Religion

China’s Orwellian War on Religion


The system isn’t focused on religious people, and some argue that it isn’t as menacing as it is sometimes portrayed, but it’s easy to see how the Social Credit System could punish faith communities — especially if it is integrated with a mass surveillance network. The Xinjiang mass surveillance system explicitly targets people who collect money for a mosque “with enthusiasm.”

Through it all, Chinese people of faith have shown enormous courage. One Catholic bishop, James Su Zhimin, 87, has been detained by China since he led a religious procession in 1996. Counting previous detentions, he has spent a total of four decades in prisons and labor camps.

The paradox is that for half a century before the Communist revolution in 1949, Western missionaries traveled around China, operated schools and orphanages and had negligible impact on the country — yet these days missionaries are banned, ministers are persecuted and Christianity has grown prodigiously.

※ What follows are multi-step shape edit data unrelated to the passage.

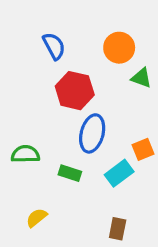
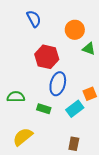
blue semicircle: (54, 46) -> (34, 19), moved
yellow semicircle: (37, 218) -> (23, 137), size x1.5

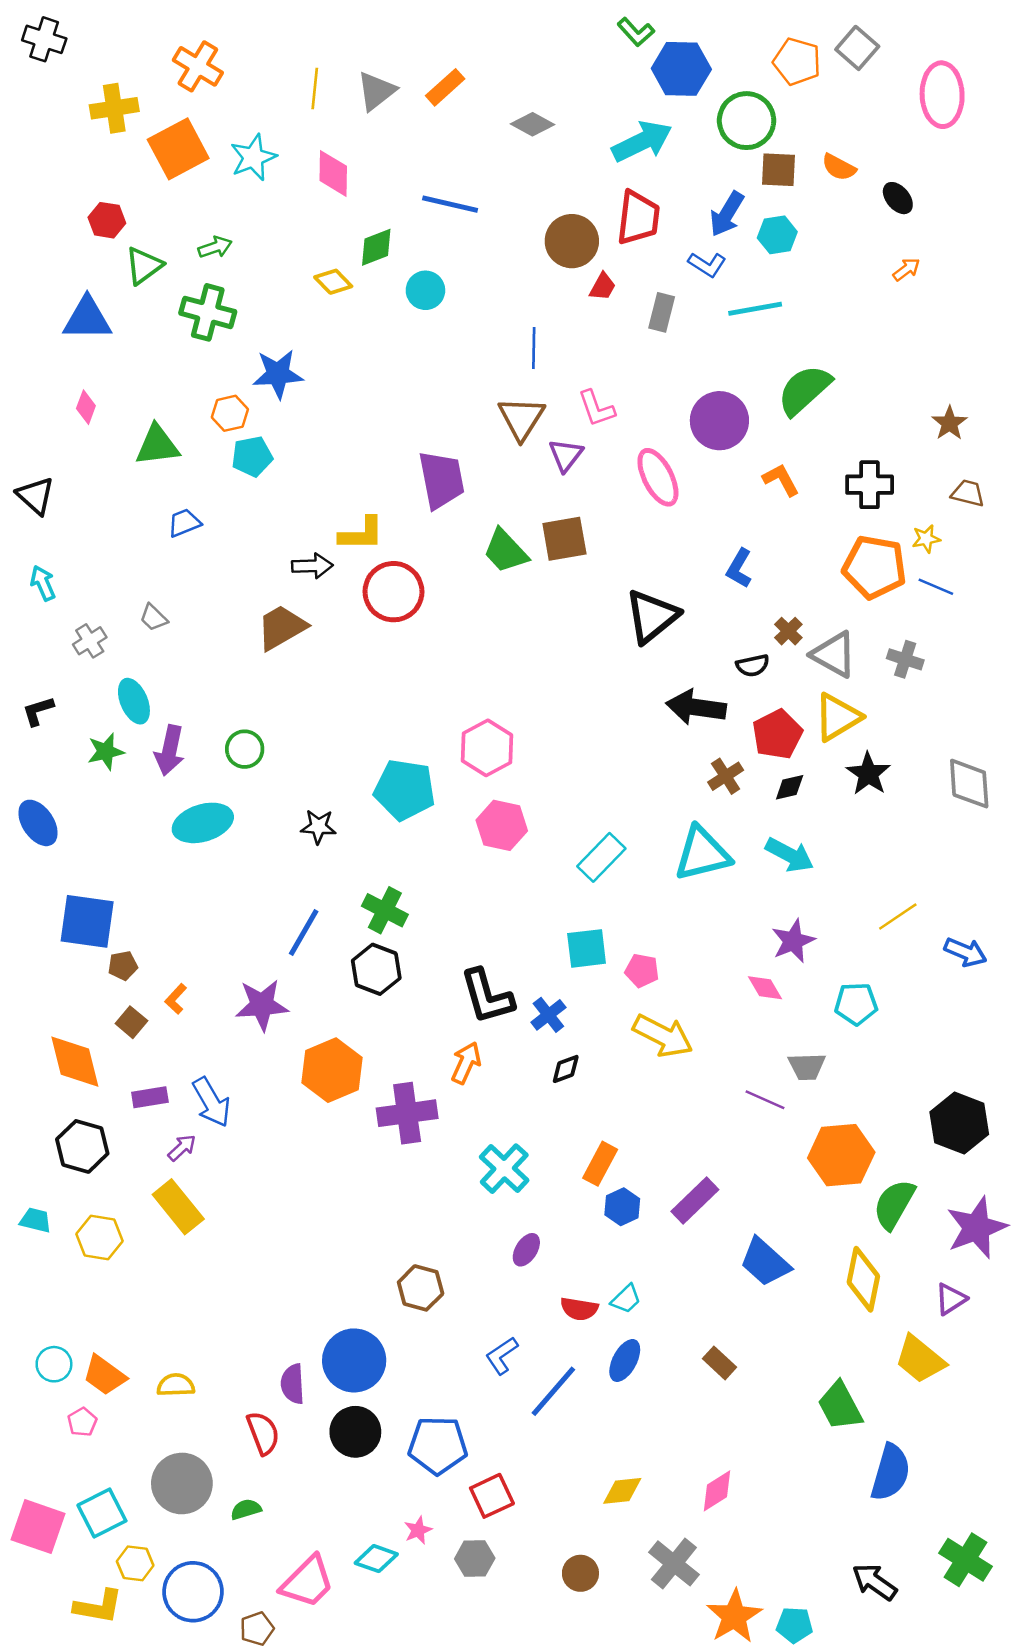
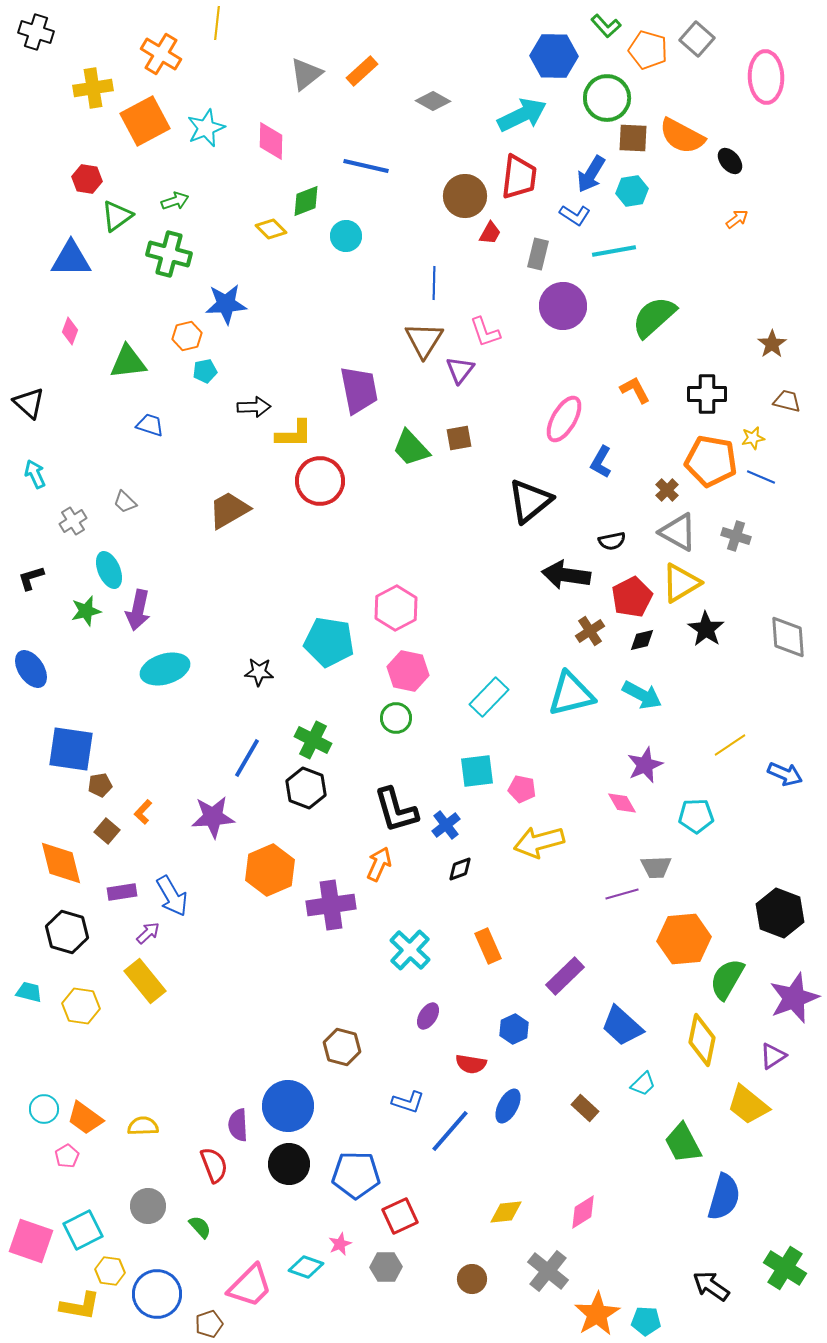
green L-shape: (636, 32) -> (606, 26), moved
yellow line: (315, 89) -> (217, 23), moved
orange semicircle: (839, 167) -> (682, 136), size x1.6
purple circle: (719, 421) -> (563, 306), moved
cyan pentagon: (252, 456) -> (205, 371), size x0.7
pink ellipse: (658, 477) -> (564, 419), moved, turned 57
blue trapezoid: (184, 523) -> (150, 425), turned 40
brown square: (564, 539) -> (459, 438), size x0.7
black arrow: (312, 566) -> (254, 407), moved
brown cross: (788, 631) -> (667, 490), moved
green circle: (245, 749) -> (396, 718), moved
yellow arrow: (663, 1036) -> (539, 842), turned 138
purple line: (765, 1100) -> (622, 894), turned -40
orange rectangle: (600, 1164) -> (488, 946), turned -52
blue hexagon: (622, 1207) -> (514, 1029), moved
cyan trapezoid: (626, 1299) -> (643, 1084), moved
blue L-shape: (502, 1356) -> (408, 1102), turned -128
gray circle: (182, 1483) -> (148, 1206), size x0.7
green semicircle: (246, 1509) -> (200, 1227), turned 65

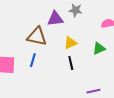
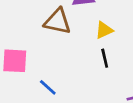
blue line: (33, 60) -> (48, 87), moved, turned -64

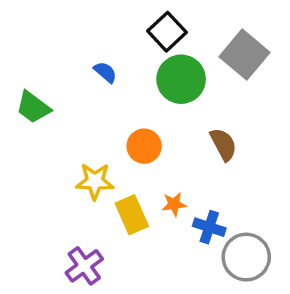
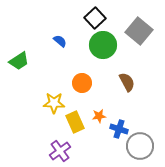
green trapezoid: (33, 107) -> (19, 61), turned -70
purple cross: (84, 266) -> (60, 151), moved

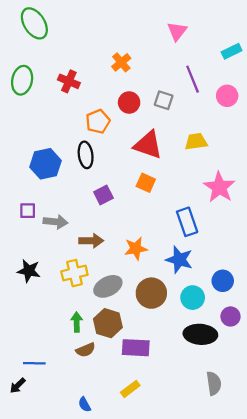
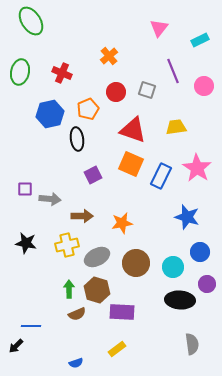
cyan rectangle: (232, 51) -> (200, 40), moved
blue hexagon: (45, 164) -> (50, 114), moved
orange square: (146, 183) -> (131, 164), size x1.4
blue rectangle: (187, 222) -> (161, 176), moved, turned 45
blue star: (179, 260) -> (187, 217), moved
blue semicircle: (84, 405) -> (76, 363), turned -80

There are many tens of millions of Christians, mostly Protestants, with some estimates as high as 100 million.

Some are part of officially recognized churches that pledge loyalty to the government, but most are part of the underground church that has been the main target of the crackdown.

Tibetan Buddhists have likewise suffered brutally. Most extraordinary is the fate of the Panchen Lama, the No. 2 figure in Tibetan Buddhism, after the Dalai Lama.

The previous Panchen Lama died in early 1989. Following tradition, Tibetans in 1995 chose a 6-year-old boy as the next incarnation of the Panchen Lama. Shortly afterward, the Chinese authorities kidnapped the boy and his family, and they haven’t been seen since. In his place, the Chinese helped pick a different person as a rival Panchen Lama. (When the Dalai Lama dies, something similar may happen, so at that point there would be two Dalai Lamas and two Panchen Lamas.)

The true Panchen Lama, once the world’s youngest political prisoner, has now apparently been detained for 24 years, along with his entire family, through reformist Chinese leaders and repressive ones.

We can’t transform China, but we can apply levers like targeted sanctions on individuals and companies participating in abuses of freedom — plus we can certainly do more to speak up for prisoners of conscience of all faiths. It’s as important to push for their freedom as to seek more soybean exports.